• [What you should do]
Below is a set of entries. Reproduce exactly the lines from the one containing "have hidden memberships. If the" through the end, both included.

== Segment start ==

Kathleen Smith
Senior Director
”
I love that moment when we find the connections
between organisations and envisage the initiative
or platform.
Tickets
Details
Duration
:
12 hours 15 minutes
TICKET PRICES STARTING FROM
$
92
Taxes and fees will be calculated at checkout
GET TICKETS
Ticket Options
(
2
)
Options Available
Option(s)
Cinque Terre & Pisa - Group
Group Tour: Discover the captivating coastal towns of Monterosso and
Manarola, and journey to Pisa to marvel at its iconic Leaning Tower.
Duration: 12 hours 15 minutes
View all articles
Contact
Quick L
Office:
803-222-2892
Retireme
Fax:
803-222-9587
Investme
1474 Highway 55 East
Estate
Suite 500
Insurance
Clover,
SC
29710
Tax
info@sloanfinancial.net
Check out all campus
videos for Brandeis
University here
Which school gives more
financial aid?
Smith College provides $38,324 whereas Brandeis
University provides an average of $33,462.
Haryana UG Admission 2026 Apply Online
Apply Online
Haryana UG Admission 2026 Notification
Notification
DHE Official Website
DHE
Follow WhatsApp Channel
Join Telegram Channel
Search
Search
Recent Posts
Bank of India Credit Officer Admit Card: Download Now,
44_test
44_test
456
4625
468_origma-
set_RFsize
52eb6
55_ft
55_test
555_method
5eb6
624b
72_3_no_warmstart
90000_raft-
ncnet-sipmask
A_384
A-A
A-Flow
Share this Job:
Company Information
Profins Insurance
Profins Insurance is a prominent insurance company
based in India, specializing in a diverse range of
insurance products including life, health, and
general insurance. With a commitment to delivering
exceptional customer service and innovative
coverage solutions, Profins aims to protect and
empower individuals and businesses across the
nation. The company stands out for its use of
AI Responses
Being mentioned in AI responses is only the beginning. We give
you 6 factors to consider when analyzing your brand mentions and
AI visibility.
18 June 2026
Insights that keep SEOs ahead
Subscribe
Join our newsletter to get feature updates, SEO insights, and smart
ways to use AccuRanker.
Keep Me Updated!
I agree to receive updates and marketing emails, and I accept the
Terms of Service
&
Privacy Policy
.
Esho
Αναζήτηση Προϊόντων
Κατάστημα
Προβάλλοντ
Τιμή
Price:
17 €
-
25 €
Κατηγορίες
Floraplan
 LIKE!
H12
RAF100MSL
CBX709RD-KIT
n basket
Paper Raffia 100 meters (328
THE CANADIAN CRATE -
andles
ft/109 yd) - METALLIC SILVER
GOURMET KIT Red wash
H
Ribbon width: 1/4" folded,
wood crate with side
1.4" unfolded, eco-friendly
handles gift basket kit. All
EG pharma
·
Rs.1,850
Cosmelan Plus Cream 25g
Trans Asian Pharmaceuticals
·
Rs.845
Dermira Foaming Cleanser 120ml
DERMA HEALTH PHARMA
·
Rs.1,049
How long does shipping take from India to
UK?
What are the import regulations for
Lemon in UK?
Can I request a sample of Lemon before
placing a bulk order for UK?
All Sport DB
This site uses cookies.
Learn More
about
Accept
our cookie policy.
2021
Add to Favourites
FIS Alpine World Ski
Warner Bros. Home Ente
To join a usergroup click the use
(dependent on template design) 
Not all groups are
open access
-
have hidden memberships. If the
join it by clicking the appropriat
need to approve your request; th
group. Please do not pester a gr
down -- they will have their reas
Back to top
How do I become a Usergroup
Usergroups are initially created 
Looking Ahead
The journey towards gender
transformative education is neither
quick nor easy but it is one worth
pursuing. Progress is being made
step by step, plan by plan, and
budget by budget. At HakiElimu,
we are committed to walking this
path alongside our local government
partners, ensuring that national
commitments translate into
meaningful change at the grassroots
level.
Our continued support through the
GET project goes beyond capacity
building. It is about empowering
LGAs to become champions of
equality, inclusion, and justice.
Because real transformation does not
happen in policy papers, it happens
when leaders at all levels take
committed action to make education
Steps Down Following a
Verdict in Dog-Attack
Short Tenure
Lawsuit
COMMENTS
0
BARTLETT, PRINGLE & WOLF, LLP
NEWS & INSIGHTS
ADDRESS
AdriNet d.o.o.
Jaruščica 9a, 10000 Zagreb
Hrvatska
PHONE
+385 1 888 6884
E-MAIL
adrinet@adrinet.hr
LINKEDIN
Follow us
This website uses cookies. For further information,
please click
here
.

== Segment end ==

• [Answer to this task]
have hidden memberships. If the
join it by clicking the appropriat
need to approve your request; th
group. Please do not pester a gr
down -- they will have their reas
Back to top
How do I become a Usergroup
Usergroups are initially created 
Looking Ahead
The journey towards gender
transformative education is neither
quick nor easy but it is one worth
pursuing. Progress is being made
step by step, plan by plan, and
budget by budget. At HakiElimu,
we are committed to walking this
path alongside our local government
partners, ensuring that national
commitments translate into
meaningful change at the grassroots
level.
Our continued support through the
GET project goes beyond capacity
building. It is about empowering
LGAs to become champions of
equality, inclusion, and justice.
Because real transformation does not
happen in policy papers, it happens
when leaders at all levels take
committed action to make education
Steps Down Following a
Verdict in Dog-Attack
Short Tenure
Lawsuit
COMMENTS
0
BARTLETT, PRINGLE & WOLF, LLP
NEWS & INSIGHTS
ADDRESS
AdriNet d.o.o.
Jaruščica 9a, 10000 Zagreb
Hrvatska
PHONE
+385 1 888 6884
E-MAIL
adrinet@adrinet.hr
LINKEDIN
Follow us
This website uses cookies. For further information,
please click
here
.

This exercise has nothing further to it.